Mad Men's writer, producer, creator and showrunner, Matthew Weiner is the driving force behind AMC's long-running show. After eight years, 15 Emmys and four Golden Globes, his critically-acclaimed drama has started its victory lap, with the final half of its final season about to air. To bid farewell, Empire spoke to Weiner about seven key moments from the show's gilded history. If you're not completely up to date, click away now, but if you've watched all the way up to the end of part one of season 7, prepare to find out a lot more about Don Draper and company.
Mad Men airs on Sky Atlantic, starting on Thursday April 16, 12.20am.
Episode: 'Guy Walks Into An Advertising Agency' (Season 3, episode 6)
"The Lawnmower episode was not an attempt to burst the show’s stylish bubble, per se. That was a very hard [episode] to get the story right on. It wasn't as hard to execute, actually, because the people who worked on it, such as the director Lesli Linka Glatter and the special effects people, do this sort of thing all the time - just not on Mad Men. Up until that point, most of our special effects had involved vomit. What I was interested in was to have the twist of the story dramatised.
You want to show the repercussions of workers drinking in the office all the time. I’d heard a lot of stories about it, and at some point, there had to be something very disastrous [happen]. I also needed to tell a story about expectations, and it took me a while to figure out how it would work.
Myself and a lot of the writers fell in love with this idea that the story would be irretrievably going in one direction. Don is excited about the British coming in, because he’s been told that he’s going to get a promotion - that everyone in the office is moving up, that this was a huge opportunity. Then this guy walks in, Guy MacKendrick, who is obviously his replacement. With casting, we were looking for a guy who an actor that the audience would look at and say, ‘Oh, it’s the new main character of the show!’

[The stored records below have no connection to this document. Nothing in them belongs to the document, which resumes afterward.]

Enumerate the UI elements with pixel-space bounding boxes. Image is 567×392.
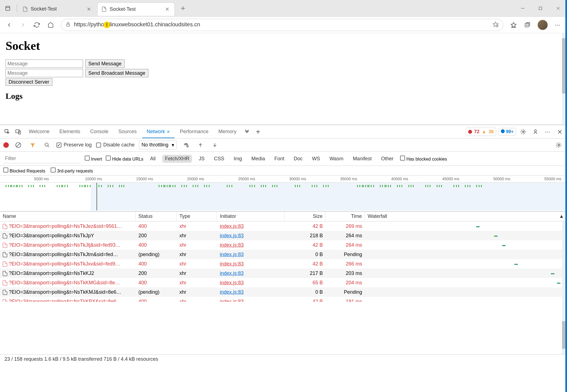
filter-manifest[interactable]: Manifest (350, 155, 374, 163)
more-tabs-button[interactable] (242, 127, 252, 137)
profile-avatar[interactable] (538, 20, 548, 30)
tab-welcome[interactable]: Welcome (24, 125, 54, 138)
blocked-requests-checkbox[interactable]: Blocked Requests (3, 167, 45, 174)
timeline-area[interactable] (0, 183, 567, 210)
table-row[interactable]: ?EIO=3&transport=polling&t=NsTkJtm&sid=f… (0, 250, 567, 259)
browser-tab-2[interactable]: Socket-Test (97, 2, 175, 16)
search-button[interactable] (42, 140, 52, 150)
table-row[interactable]: ?EIO=3&transport=polling&t=NsTkKPX&sid=8… (0, 297, 567, 302)
tab-actions-button[interactable] (2, 3, 13, 14)
header-status[interactable]: Status (136, 212, 177, 221)
clear-button[interactable] (13, 140, 23, 150)
maximize-button[interactable] (532, 2, 549, 15)
tab-console[interactable]: Console (86, 125, 113, 138)
close-devtools-button[interactable] (555, 127, 565, 137)
export-har-button[interactable] (210, 140, 220, 150)
disable-cache-checkbox[interactable]: Disable cache (96, 142, 135, 148)
header-waterfall[interactable]: Waterfall▲ (365, 212, 567, 221)
filter-other[interactable]: Other (378, 155, 396, 163)
browser-tab-1[interactable]: Socket-Test (19, 2, 96, 16)
tab-performance[interactable]: Performance (176, 125, 213, 138)
initiator-link[interactable]: index.js:83 (220, 270, 244, 276)
record-button[interactable] (3, 142, 9, 148)
header-name[interactable]: Name (0, 212, 136, 221)
table-row[interactable]: ?EIO=3&transport=polling&t=NsTkJpY 200 x… (0, 231, 567, 240)
table-row[interactable]: ?EIO=3&transport=polling&t=NsTkJtj&sid=f… (0, 240, 567, 250)
invert-checkbox[interactable]: Invert (85, 156, 102, 162)
favorite-button[interactable] (493, 21, 499, 29)
table-row[interactable]: ?EIO=3&transport=polling&t=NsTkKJ2 200 x… (0, 269, 567, 278)
blocked-cookies-checkbox[interactable]: Has blocked cookies (400, 156, 447, 162)
header-type[interactable]: Type (177, 212, 217, 221)
new-tab-button[interactable] (177, 3, 189, 14)
send-message-button[interactable]: Send Message (85, 60, 125, 68)
network-timeline[interactable]: 5000 ms10000 ms15000 ms20000 ms25000 ms3… (0, 176, 567, 212)
import-har-button[interactable] (195, 140, 205, 150)
minimize-button[interactable] (514, 2, 532, 15)
filter-doc[interactable]: Doc (291, 155, 305, 163)
initiator-link[interactable]: index.js:83 (220, 299, 244, 302)
hide-data-urls-checkbox[interactable]: Hide data URLs (106, 156, 143, 162)
lock-icon[interactable] (66, 22, 71, 28)
filter-font[interactable]: Font (272, 155, 287, 163)
initiator-link[interactable]: index.js:83 (220, 233, 244, 238)
initiator-link[interactable]: index.js:83 (220, 242, 244, 248)
inspect-element-button[interactable] (2, 127, 12, 137)
back-button[interactable] (3, 19, 15, 31)
filter-ws[interactable]: WS (309, 155, 323, 163)
filter-toggle-button[interactable] (28, 140, 38, 150)
initiator-link[interactable]: index.js:83 (220, 261, 244, 267)
table-row[interactable]: ?EIO=3&transport=polling&t=NsTkJxv&sid=f… (0, 259, 567, 269)
third-party-checkbox[interactable]: 3rd-party requests (51, 167, 93, 174)
header-size[interactable]: Size (285, 212, 326, 221)
add-tab-button[interactable] (253, 127, 263, 137)
table-body[interactable]: ?EIO=3&transport=polling&t=NsTkJez&sid=9… (0, 221, 567, 302)
filter-all[interactable]: All (147, 155, 158, 163)
tab-sources[interactable]: Sources (114, 125, 141, 138)
address-bar[interactable]: https://pythoIlinuxwebsocket01.chinaclou… (61, 19, 503, 31)
device-toolbar-button[interactable] (13, 127, 23, 137)
tab-close-button[interactable] (86, 6, 92, 12)
filter-img[interactable]: Img (231, 155, 245, 163)
initiator-link[interactable]: index.js:83 (220, 280, 244, 285)
feedback-button[interactable] (530, 127, 540, 137)
tab-network[interactable]: Network✕ (142, 125, 174, 138)
forward-button[interactable] (17, 19, 29, 31)
filter-media[interactable]: Media (249, 155, 268, 163)
initiator-link[interactable]: index.js:83 (220, 223, 244, 229)
tab-close-button[interactable] (164, 6, 171, 12)
preserve-log-checkbox[interactable]: Preserve log (56, 142, 92, 148)
favorites-button[interactable] (508, 19, 519, 31)
network-conditions-button[interactable] (181, 140, 191, 150)
initiator-link[interactable]: index.js:83 (220, 252, 244, 257)
filter-css[interactable]: CSS (211, 155, 227, 163)
menu-button[interactable]: ⋯ (552, 19, 564, 31)
tab-memory[interactable]: Memory (214, 125, 241, 138)
header-time[interactable]: Time (326, 212, 365, 221)
message-input-2[interactable] (6, 69, 83, 77)
error-warning-badge[interactable]: 72 ▲36 (466, 128, 496, 136)
network-settings-button[interactable] (554, 140, 564, 150)
settings-button[interactable] (518, 127, 528, 137)
filter-input[interactable] (3, 154, 81, 163)
throttling-select[interactable]: No throttling▾ (139, 141, 177, 149)
devtools-menu-button[interactable]: ⋯ (543, 127, 553, 137)
filter-wasm[interactable]: Wasm (327, 155, 346, 163)
filter-fetch-xhr[interactable]: Fetch/XHR (162, 155, 192, 163)
home-button[interactable] (45, 19, 56, 31)
refresh-button[interactable] (31, 19, 43, 31)
filter-js[interactable]: JS (196, 155, 207, 163)
table-row[interactable]: ?EIO=3&transport=polling&t=NsTkKMJ&sid=8… (0, 287, 567, 297)
info-badge[interactable]: 99+ (498, 128, 516, 136)
close-tab-icon[interactable]: ✕ (167, 130, 170, 134)
collections-button[interactable] (522, 19, 533, 31)
send-broadcast-button[interactable]: Send Broadcast Message (85, 69, 148, 77)
close-window-button[interactable] (549, 2, 567, 15)
tab-elements[interactable]: Elements (55, 125, 85, 138)
table-row[interactable]: ?EIO=3&transport=polling&t=NsTkJez&sid=9… (0, 221, 567, 231)
table-row[interactable]: ?EIO=3&transport=polling&t=NsTkKMG&sid=8… (0, 278, 567, 287)
initiator-link[interactable]: index.js:83 (220, 289, 244, 295)
header-initiator[interactable]: Initiator (217, 212, 285, 221)
message-input-1[interactable] (6, 60, 83, 68)
disconnect-button[interactable]: Disconnect Server (6, 78, 52, 86)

Then, to have the lawnmower roll over his foot, and everything turn back to the way it was, instantly, that was an interesting story for me. An interesting observation about human nature: if I tell you something amazing is going to happen to you and the next day I say we’re not doing it, nothing’s happened, except for the news. How are you any different? Well, your investment in that is huge.
So that was our way of turning the story over. In terms of the graphic-ness, I didn’t even think about it. I just thought it was funny. A lot of funny things turn out to be very, very sad. This is one were I was right, whereas Freddie Rumsen peeing in his pants was hilarious in my head, but not on screen. It was very sad."
Episode: 'The Suitcase' (Season 4, episode 7)
"Duck defecating on Roger’s chair? That was definitely meant to be funny. I always thought that was going to be funny! (Laughs) I was so happy that the actors and the directors really committed to that. It was a story that we’d heard about a famous American executive, where when he fired people, he would take a dump in their chair (laughs). The fact that he’s in the wrong office, that makes it funnier.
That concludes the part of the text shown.